For women, in particular, hair also signifies beauty. It’s a woman’s calling card. Even the Bible makes reference to it: 1 Corinthians 11:15 – But if a woman have long hair, it is a glory to her; for her hair is given her for a covering. (King James version). Hair in many cultures is a woman’s crowning glory – even her greatness.
We’ve all seen the myriad ads for shampoos and conditioners with women with long, shiny and swishy hair – Pantene hair I call it – informing us of what our own hair should do and what it should look like. It’s unrealistic of course to think that the look can be replicated in real life without the assistance of a hair and makeup team and strategically placed fans, but women the world over buy the products that promise to make our hair as fabulous as what we see on screen.
But what are you to do if your hair isn’t swishy and doesn’t match the cultural norm? Well, for so many, it means doing everything and anything against your own hair’s nature for various reasons: from ease (if you’re naturally curly-haired it can be nice to comb one’s hair from root to tip with nary a knot or tear) to fulfilling cultural norms of “good” or “respectable” hair. Brazilian blow outs or keratin straighteners, Japanese straighteners, and chemical relaxers for women of African descent all “tame” and bring hair into “conformity”.
There comes a point though for some women when they just get plain tired of “the process”. Chemical straighteners can wreak havoc on a sensitive scalp; and for any of you who have watched, or are familiar with Chris Rock’s film Good Hair, where he shows the actual chemical composition of a relaxer, well, you know it’s frightening to think that a product that you put on your scalp can also eat through an aluminum can!
Not long ago, I had an enlightening conversation with a friend who had been relaxer-free for several years. One thing she said that resonated with me referred to the prospective dangers associated with the various chemicals we use – for our hair and our skin. She said: “If I become ill, with cancer or some other illness, I want the cause to be a mystery.”
It made a lot of sense to me, especially given the dietary changes I had made in recent years- eschewing meat, etc. Being relaxer-free meant being free from products with compounds I can’t pronounce. And it also meant being free from social conventions and allowing my hair to do it’s own unique thing – kinky, curly, or fro-like depending on its mood – defying what the broader society may deem as “proper” and “professional”.
My intention isn’t to sound high and mighty or self-righteous given that it’s only been a week since I cut off my straight, relaxed ends.

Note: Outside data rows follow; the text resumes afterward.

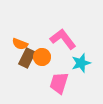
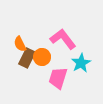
orange semicircle: rotated 42 degrees clockwise
cyan star: rotated 12 degrees counterclockwise
pink trapezoid: moved 1 px left, 5 px up
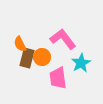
brown rectangle: rotated 12 degrees counterclockwise
pink trapezoid: rotated 25 degrees counterclockwise
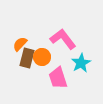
orange semicircle: rotated 70 degrees clockwise
pink trapezoid: rotated 10 degrees counterclockwise
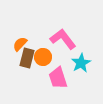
orange circle: moved 1 px right
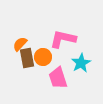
pink L-shape: rotated 40 degrees counterclockwise
brown rectangle: rotated 24 degrees counterclockwise
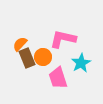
brown rectangle: rotated 12 degrees counterclockwise
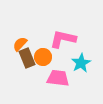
pink trapezoid: rotated 115 degrees clockwise
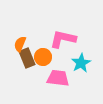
orange semicircle: rotated 21 degrees counterclockwise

I’m not in a position to tell any other woman what to do; there’s no single choice or style or method that all women (especially those of the curly variety) should abide by. Hair is personal and the decisions made with regard to its treatment and care are individual choices.
I loved my relaxer when I had it – I just outgrew it. Now I’m head over heels and falling in love with my curly hair – my real crown of glory. I missed it!